El cementerio protegido

Tras un elevado y sólido muro de ladrillos se encontraba el cementerio, el más antiguo e importante de la ciudad.

Dos hombres llegaron a pie y se detuvieron en la vereda, entre un árbol y el paredón. Vestían ropa oscura, tan negra que ni la luna llena los hacía brillar. Treparon la pared y cayeron dentro del cementerio. Caminaron hacia la derecha en busca del mausoleo. Se desplazaban con suavidad. Sentían cada paso en el césped, divisaban con claridad cada arbusto y ornamento antes de avanzar. Prestaban especial atención a los ratones e insectos, únicos capaces de hacer ruido en la noche, y se movían en sincronía con ellos. Esos ruidos y movimientos eran permanentes; costaba hallar rincones tranquilos, por lo que se mantenían en continuo movimiento.

Llegaron a la entrada principal. Debían atravesar cincuenta metros sin árboles ni otra cobertura más que algunas estatuas y carteles. La consigna era cruzar agachados, a paso lento, uno por vez. Raúl avanzó sin problemas, pero Aníbal se detuvo a mitad de camino, exaltado, y luego continuó, muy apurado.

-¿Lo viste? –susurró Aníbal, con la voz entrecortada- ¡Una luz pasó caminando!
-Tranquilo, seguramente fue una linterna, quedémonos agachados y en silencio.

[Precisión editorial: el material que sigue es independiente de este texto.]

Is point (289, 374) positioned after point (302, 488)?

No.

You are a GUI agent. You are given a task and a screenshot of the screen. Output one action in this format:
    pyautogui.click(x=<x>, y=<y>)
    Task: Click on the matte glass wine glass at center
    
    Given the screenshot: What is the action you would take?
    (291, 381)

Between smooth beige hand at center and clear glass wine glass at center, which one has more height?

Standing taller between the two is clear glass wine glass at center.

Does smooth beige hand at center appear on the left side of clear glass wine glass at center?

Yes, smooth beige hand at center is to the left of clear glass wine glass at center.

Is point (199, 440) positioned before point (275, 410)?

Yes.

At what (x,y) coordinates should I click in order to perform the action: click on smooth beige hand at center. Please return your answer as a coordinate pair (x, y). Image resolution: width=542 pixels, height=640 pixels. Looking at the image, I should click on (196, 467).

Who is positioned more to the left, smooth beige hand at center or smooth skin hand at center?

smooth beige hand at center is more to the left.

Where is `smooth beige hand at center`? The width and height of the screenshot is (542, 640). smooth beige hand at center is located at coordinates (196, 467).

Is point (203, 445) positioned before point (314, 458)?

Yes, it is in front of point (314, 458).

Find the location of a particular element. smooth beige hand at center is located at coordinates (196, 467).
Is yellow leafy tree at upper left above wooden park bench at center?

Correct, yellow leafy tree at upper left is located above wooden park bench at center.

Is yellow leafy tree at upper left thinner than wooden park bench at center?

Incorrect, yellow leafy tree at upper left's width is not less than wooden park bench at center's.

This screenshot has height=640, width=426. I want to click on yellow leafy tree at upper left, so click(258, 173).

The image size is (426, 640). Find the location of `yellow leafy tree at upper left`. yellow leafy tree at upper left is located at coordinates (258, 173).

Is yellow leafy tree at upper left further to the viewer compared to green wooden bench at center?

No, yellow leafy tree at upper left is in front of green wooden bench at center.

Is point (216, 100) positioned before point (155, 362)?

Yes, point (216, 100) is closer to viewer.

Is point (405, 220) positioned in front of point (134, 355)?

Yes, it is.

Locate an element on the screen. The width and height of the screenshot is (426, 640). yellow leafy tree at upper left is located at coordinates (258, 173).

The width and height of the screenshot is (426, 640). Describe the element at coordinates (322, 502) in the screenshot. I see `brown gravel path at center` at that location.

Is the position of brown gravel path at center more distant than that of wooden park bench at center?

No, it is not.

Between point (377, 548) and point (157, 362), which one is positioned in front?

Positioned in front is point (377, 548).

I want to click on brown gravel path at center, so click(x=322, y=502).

La espera fue inquietante. Ambos veían, de a momentos, fragmentos de una persona que se desplazaba y desaparecía; a veces sólo el torso, ó solo un costado, como si ráfagas de viento la pintaran de luz.

-¡Viste que te dije! Mejor nos vamos, ¿no? –insistía, balbuceando, casi sin voz, Aníbal.
–No podemos irnos ahora, esperemos que eso se vaya.

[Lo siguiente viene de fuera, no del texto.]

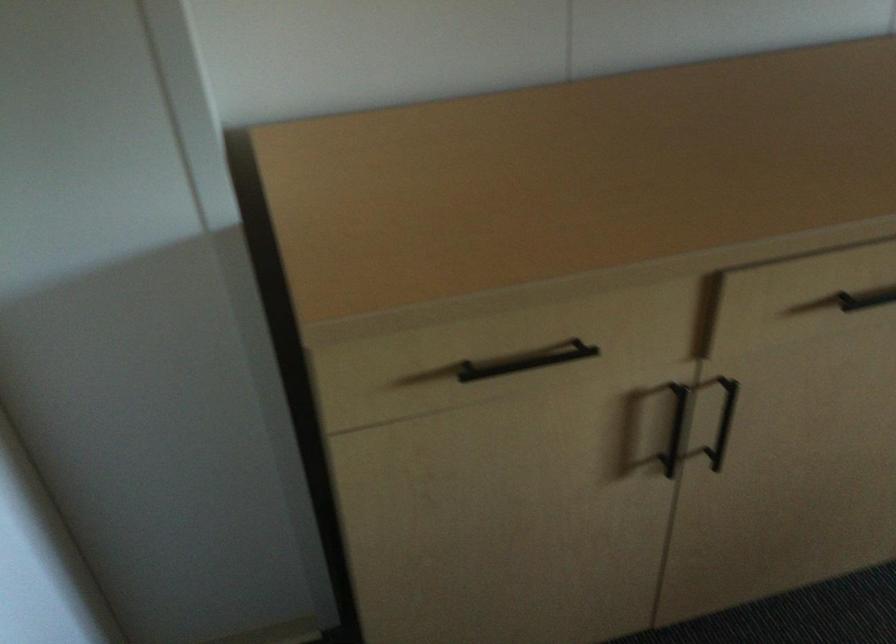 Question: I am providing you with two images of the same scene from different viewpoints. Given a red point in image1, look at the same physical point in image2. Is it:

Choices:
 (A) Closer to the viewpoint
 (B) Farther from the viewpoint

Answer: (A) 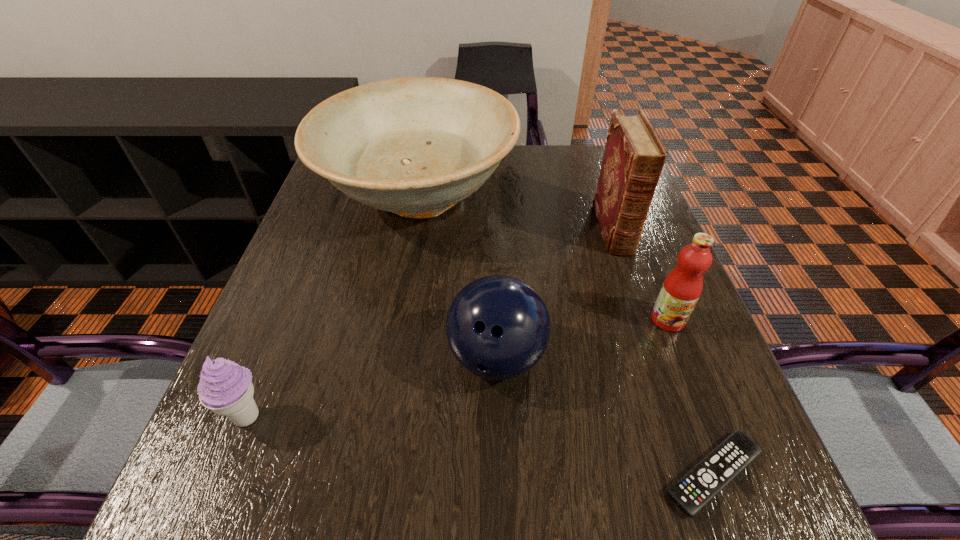 This screenshot has height=540, width=960. What are the coordinates of `vacant space located 0.050m on the right of the icecream` in the screenshot? It's located at (300, 416).

Identify the location of free region located on the left of the remote control. The width and height of the screenshot is (960, 540). (548, 474).

Where is `object present at the far edge`? object present at the far edge is located at coordinates (416, 146).

At what (x,y) coordinates should I click in order to perform the action: click on object present at the near edge. Please return your answer as a coordinate pair (x, y). The image size is (960, 540). Looking at the image, I should click on (705, 480).

Find the location of a particular element. dish positioned at the left edge is located at coordinates pyautogui.click(x=416, y=146).

The image size is (960, 540). In order to click on icecream that is at the left edge in this screenshot , I will do `click(226, 388)`.

Find the location of a particular element. hardback book that is at the right edge is located at coordinates (634, 156).

You are a GUI agent. You are given a task and a screenshot of the screen. Output one action in this format:
    pyautogui.click(x=<x>, y=<y>)
    Task: Click on the fruit juice that is at the right edge
    
    Given the screenshot: What is the action you would take?
    pyautogui.click(x=681, y=289)

Where is `remote control positioned at the right edge`? This screenshot has height=540, width=960. remote control positioned at the right edge is located at coordinates (705, 480).

Find the location of a particular element. Image resolution: width=960 pixels, height=540 pixels. object positioned at the far left corner is located at coordinates (416, 146).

Pero eso no se fue, sino que completó su forma hasta convertirse en una mujer. De pelo largo y prolijo, con un vestido gris verdoso, que eludía todo efecto moderno, y con un color entre blanco y verde brillante en su piel. Estaba de frente y tenía las manos detrás de la espalda, como ocultando algo.

En la oscuridad, el etéreo cuerpo se desplazaba sin caminar y pronunciaba ciertas palabras sin mover los labios. La voz no parecía venir de la mujer, aunque era clara y lejana. Después de agudizar la atención identificaron sólo la última frase: “...en los lugares sagrados el destino cuelga del horizonte”. ¿Era un mensaje para ellos? ¿Se refería a la luna?

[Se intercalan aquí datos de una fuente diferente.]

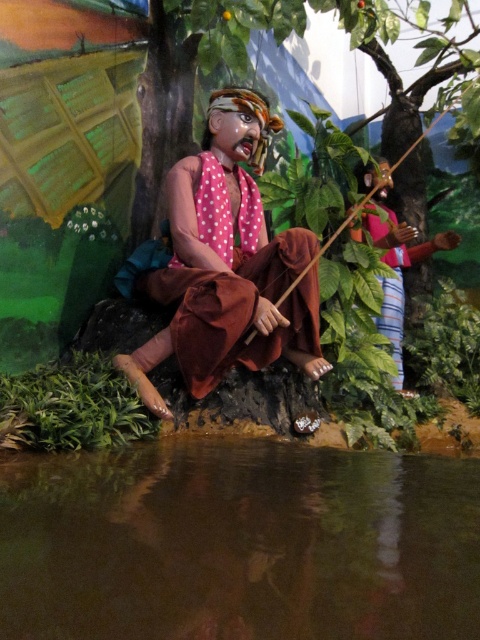 Looking at this image, which is above, transparent liquid water at lower center or matte brown cloth at center?

matte brown cloth at center is above.

Find the location of a particular element. The width and height of the screenshot is (480, 640). transparent liquid water at lower center is located at coordinates (239, 544).

You are a GUI agent. You are given a task and a screenshot of the screen. Output one action in this format:
    pyautogui.click(x=<x>, y=<y>)
    Task: Click on the transparent liquid water at lower center
    This screenshot has width=480, height=640.
    Given the screenshot: What is the action you would take?
    pyautogui.click(x=239, y=544)

Identify the location of transparent liquid water at lower center. This screenshot has height=640, width=480. (239, 544).

How much distance is there between transparent liquid water at lower center and polka dot fabric shirt at upper right?

The distance of transparent liquid water at lower center from polka dot fabric shirt at upper right is 2.70 meters.

Can you confirm if transparent liquid water at lower center is thinner than polka dot fabric shirt at upper right?

No, transparent liquid water at lower center is not thinner than polka dot fabric shirt at upper right.

Identify the location of transparent liquid water at lower center. The image size is (480, 640). (239, 544).

The height and width of the screenshot is (640, 480). I want to click on transparent liquid water at lower center, so click(239, 544).

Is matte brown cloth at center below polka dot fabric shirt at upper right?

Indeed, matte brown cloth at center is positioned under polka dot fabric shirt at upper right.

Does matte brown cloth at center have a lesser width compared to polka dot fabric shirt at upper right?

Incorrect, matte brown cloth at center's width is not less than polka dot fabric shirt at upper right's.

Is point (230, 257) behind point (404, 257)?

No.

This screenshot has height=640, width=480. What are the coordinates of `matte brown cloth at center` in the screenshot? It's located at (228, 264). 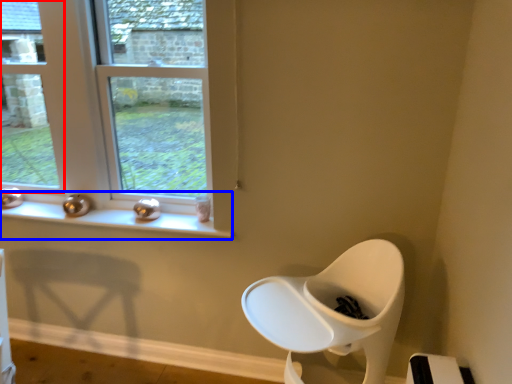 Question: Which point is further to the camera, window (highlighted by a red box) or window sill (highlighted by a blue box)?

Choices:
 (A) window
 (B) window sill

Answer: (A) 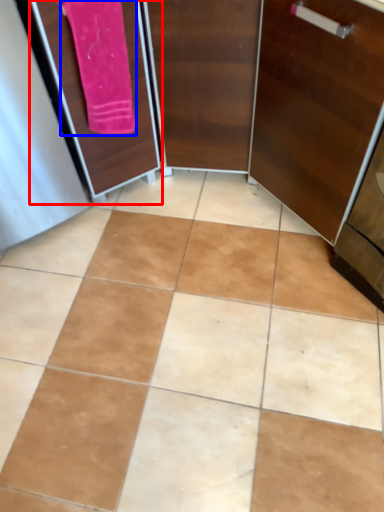 Question: Which point is closer to the camera, screen door (highlighted by a red box) or bath towel (highlighted by a blue box)?

Choices:
 (A) screen door
 (B) bath towel

Answer: (A) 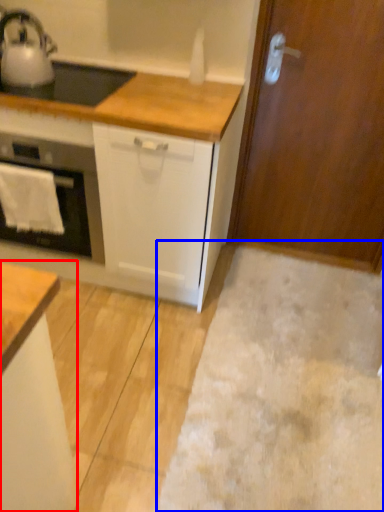 Question: Which object appears farthest to the camera in this image, cabinetry (highlighted by a red box) or plain (highlighted by a blue box)?

Choices:
 (A) cabinetry
 (B) plain

Answer: (B) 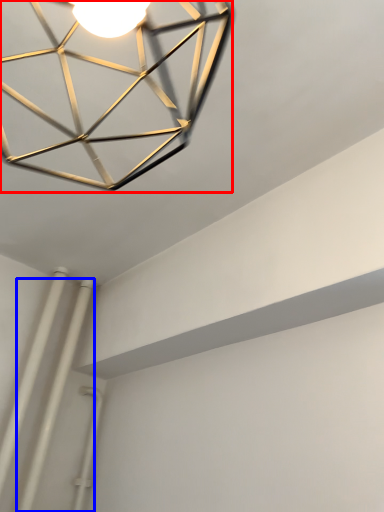 Question: Which object appears farthest to the camera in this image, lamp (highlighted by a red box) or pipe (highlighted by a blue box)?

Choices:
 (A) lamp
 (B) pipe

Answer: (B) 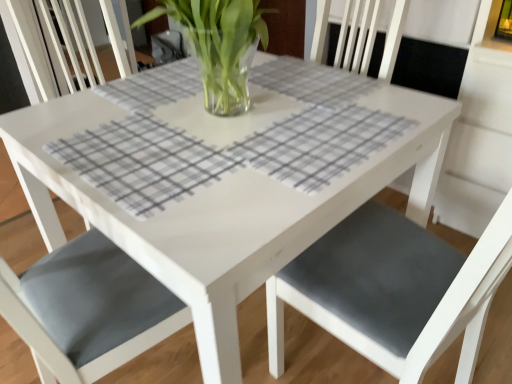 Describe the element at coordinates (219, 45) in the screenshot. I see `clear glass vase at center` at that location.

This screenshot has width=512, height=384. Find the location of `clear glass vase at center`. clear glass vase at center is located at coordinates (219, 45).

The width and height of the screenshot is (512, 384). Identify the location of clear glass vase at center. (219, 45). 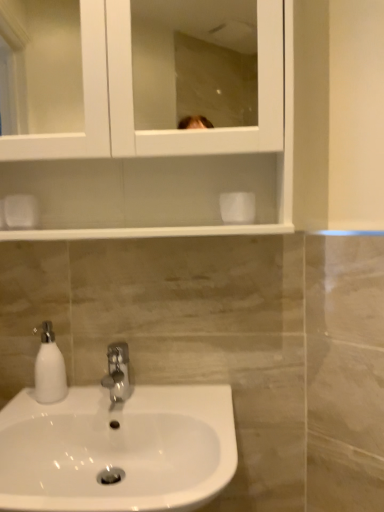 This screenshot has height=512, width=384. Find the location of `free location to the right of white glossy soap dispenser at lower left`. free location to the right of white glossy soap dispenser at lower left is located at coordinates (111, 400).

Raúl y Aníbal estaban abrazados, formando una única inmovilidad. La mujer nunca los miró directamente, pero ellos se sentían intimidados. Raúl empujó su cuerpo hacia arriba arrastrando a Aníbal a levantarse. En ese momento una luz blanquísima cegó sus ojos y delató sus cuerpos. Por el cansancio y también por el sueño, pero sobretodo por el asombro y el temor, Aníbal se desmayó. Raúl se esforzaba en observar cómo la mujer parecía fundirse con la luz. Al mismo tiempo, varias linternas y algunos perros se acercaron. Los habían descubierto.

Miró a su alrededor y comprendió lo que había pasado. Algunos haces de luz roja delataban el paso por el pasillo y, en lo alto, una máquina de proyección de hologramas emitía luces verdes brillantes, dibujando su destino.